雨宿り

雨乃時雨

雨宿り

 ぴちゃん。

 自転車のハンドルを握る腕の上で、雫が跳ねた。

 空を見上げると、少しの青空を残して、地面に落ちてきそうなほどに思い鉛色の雲が広がっている。

 嗚呼、これはもうすぐ夕立が来そうだ。

 心の全てで家に着くまで雨が降らないことを祈りつつ、田舎の全く整備されていない道を急いで自転車で走る。

 しかしどうにも雨は非情らしく、家までの距離があともう半分というところで、それまではポツポツと落ちていた雫が、ザーザーと降り始めた。僕はそれに心の中で溜息をつきながら、もっと足に力を込めて自転車のペダルを踏む。ぐいっと自転車が速くなった。

 あと少し行くと、屋根が付いているバスの停留所がある。
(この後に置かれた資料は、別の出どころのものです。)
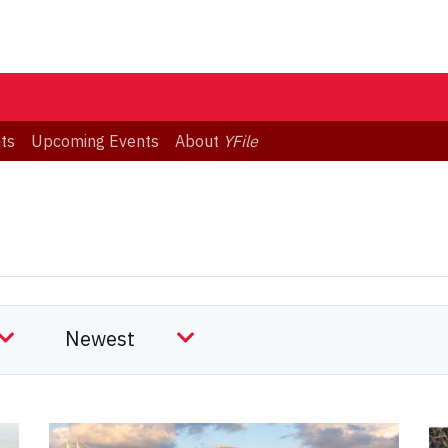
ts
Upcoming Events
About
YFile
そこで雨宿りをしよう。

 雨が早くも制服に染み込んできた。きっとこの調子では、肩から掛けている鞄の中の教科書なども濡れてしまっているのだろう。制服は濡れても乾けば使えるからいいが、紙は濡らすと乾かしても波打ってしまう。この波打った状態の教科書は、どうもいただけない。

 少し息が上がってきたあたりで、屋根が付いているバスの停留所が見えてきた。所々に穴が開いているのトタン屋根と、塗られていた白色のペンキが剥げてきている板の壁。その停留所が雨の中で輝きを放っている気がした。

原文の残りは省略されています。